### code to fetch synthesized dataset

In [1]:
import json

def get_dataset(dataset_string):
  with open(dataset_string, 'r') as file:
      data = json.load(file)
  return data

### approach 1 with different models and prompts

In [None]:
from approach1 import approach1
from llms.llm_interaction import OpenAIClient, GroqClient

#load dataset
patient_records = get_dataset("datasets/patient_records2.json")

gpt4o = OpenAIClient(model="gpt-4o")
llama33 = GroqClient(model="llama-3.3-70b-versatile")

prompt_template = "Given the following patient record, identify if it matches the following semantic regex pattern: {regex} Return either true OR false, nothing else.\n\nPatient Record: {record_text}"

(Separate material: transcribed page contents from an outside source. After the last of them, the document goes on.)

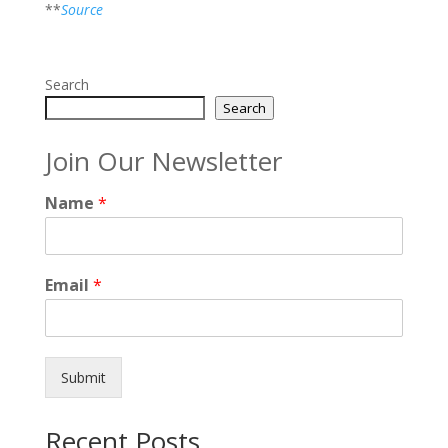
**
Source
Search
Search
Join Our Newsletter
Name
*
Email
*
Submit
Recent Posts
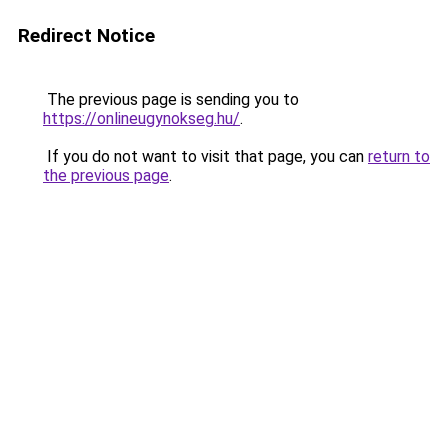
Redirect Notice
The previous page is sending you to
https://onlineugynokseg.hu/
.
If you do not want to visit that page, you can
return to
the previous page
.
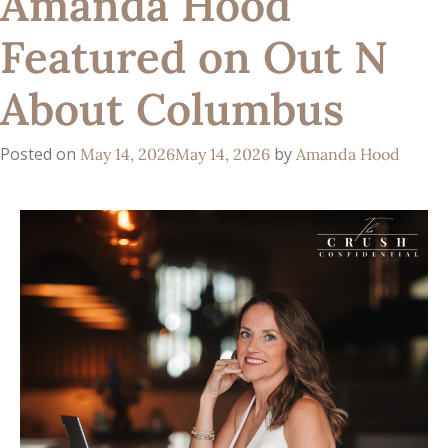
Amanda Hood
Featured on Out N
About Columbus
Posted on
by
May 14, 2026
May 14, 2026
Amanda Hood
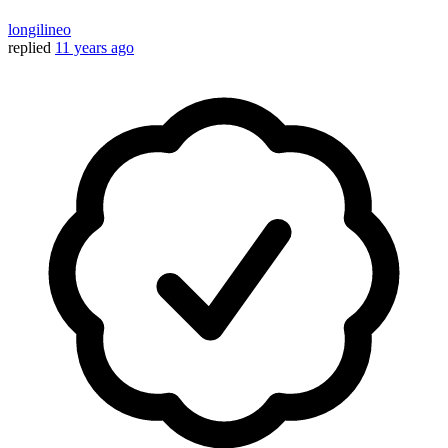
longilineo
replied
11 years ago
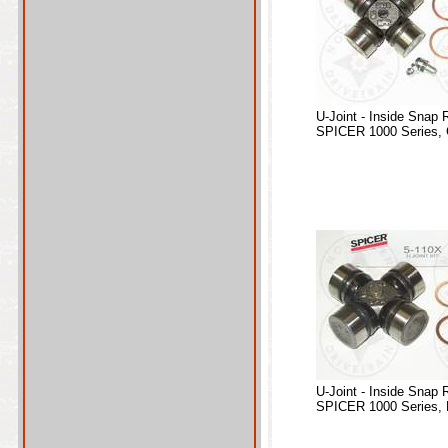
U-Joint - Inside Snap 
SPICER 1000 Series, 
U-Joint - Inside Snap 
SPICER 1000 Series,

system_prompt = "You are a helpful AI assistant that only answers True or False based on patient data and provided semantic regex matching."

#### Approach 1: GPT-4o

In [None]:
pred, true = approach1(patient_records[0:1], gpt4o, prompt_template=prompt_template, system_prompt=system_prompt, verbose=True)

#### Approach 1: llama-3.3 (via Groq)

In [None]:
pred, true = approach1(patient_records[0:1], llama33, prompt_template=prompt_template, system_prompt=system_prompt, verbose=True)

### approach 2 with different models and prompts

In [4]:
from approach2 import approach2
from llms.llm_interaction import OpenAIClient, GroqClient

#load dataset
patient_records = get_dataset("datasets/patient_records2.json")

gpt4o = OpenAIClient(model="gpt-4o")
llama33 = GroqClient(model="llama-3.3-70b-versatile")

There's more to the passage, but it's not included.